Starting at the first line of the entries, extract each line up to and including the one that contains "показателей несколько скромнее, но", but leave out the pictures.
'''
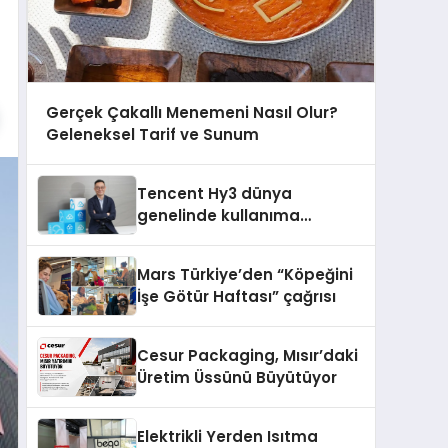
Gerçek Çakallı Menemeni Nasıl Olur?
Geleneksel Tarif ve Sunum
Tencent Hy3 dünya
genelinde kullanıma
sunuldu
Mars Türkiye’den “Köpeğini
İşe Götür Haftası” çağrısı
Cesur Packaging, Mısır’daki
Üretim Üssünü Büyütüyor
Elektrikli Yerden Isıtma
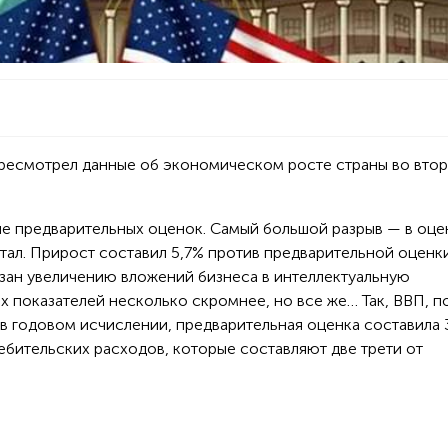
ресмотрел данные об экономическом росте страны во вто
е предварительных оценок. Самый большой разрыв — в оце
тал. Прирост составил 5,7% против предварительной оценки
язан увеличению вложений бизнеса в интеллектуальную
 показателей несколько скромнее, но все же… Так, ВВП, п
в годовом исчислении, предварительная оценка составила 
бительских расходов, которые составляют две трети от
'''
* [EXPECTED ANSWER]:
Gerçek Çakallı Menemeni Nasıl Olur?
Geleneksel Tarif ve Sunum
Tencent Hy3 dünya
genelinde kullanıma
sunuldu
Mars Türkiye’den “Köpeğini
İşe Götür Haftası” çağrısı
Cesur Packaging, Mısır’daki
Üretim Üssünü Büyütüyor
Elektrikli Yerden Isıtma
ресмотрел данные об экономическом росте страны во вто
е предварительных оценок. Самый большой разрыв — в оце
тал. Прирост составил 5,7% против предварительной оценки
язан увеличению вложений бизнеса в интеллектуальную
 показателей несколько скромнее, но все же… Так, ВВП, п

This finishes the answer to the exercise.